*** DATA EXTRACT Section Begins ***

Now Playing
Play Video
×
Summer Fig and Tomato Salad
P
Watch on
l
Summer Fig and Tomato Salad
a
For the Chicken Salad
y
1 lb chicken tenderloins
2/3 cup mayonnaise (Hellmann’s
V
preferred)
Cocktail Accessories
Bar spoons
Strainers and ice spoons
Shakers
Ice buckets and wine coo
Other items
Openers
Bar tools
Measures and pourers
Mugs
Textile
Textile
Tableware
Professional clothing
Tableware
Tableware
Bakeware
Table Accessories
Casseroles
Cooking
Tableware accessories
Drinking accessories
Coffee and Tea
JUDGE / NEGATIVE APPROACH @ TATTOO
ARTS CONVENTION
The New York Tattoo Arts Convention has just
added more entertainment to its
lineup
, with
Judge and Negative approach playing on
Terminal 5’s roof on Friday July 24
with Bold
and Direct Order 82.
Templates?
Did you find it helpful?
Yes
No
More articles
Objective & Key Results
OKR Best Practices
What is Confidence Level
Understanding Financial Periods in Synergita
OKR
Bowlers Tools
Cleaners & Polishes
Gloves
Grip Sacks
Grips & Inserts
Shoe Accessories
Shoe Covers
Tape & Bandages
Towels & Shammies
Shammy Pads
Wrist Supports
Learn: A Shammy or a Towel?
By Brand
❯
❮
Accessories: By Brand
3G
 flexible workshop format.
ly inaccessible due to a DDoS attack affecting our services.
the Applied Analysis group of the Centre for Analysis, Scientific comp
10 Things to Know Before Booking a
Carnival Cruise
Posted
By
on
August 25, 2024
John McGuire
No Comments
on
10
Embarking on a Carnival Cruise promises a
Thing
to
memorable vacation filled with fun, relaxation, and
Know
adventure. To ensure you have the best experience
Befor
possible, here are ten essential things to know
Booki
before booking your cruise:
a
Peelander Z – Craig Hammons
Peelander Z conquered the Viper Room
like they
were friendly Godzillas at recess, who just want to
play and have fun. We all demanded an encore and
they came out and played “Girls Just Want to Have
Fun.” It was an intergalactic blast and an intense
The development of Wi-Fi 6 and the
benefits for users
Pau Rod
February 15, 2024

*** DATA EXTRACT Section Ends ***

* _ASSIGNED TASK_
Provide only the number of lines in the entries that hold the word "Carnival".

* _RESULT FOR THIS TASK_
2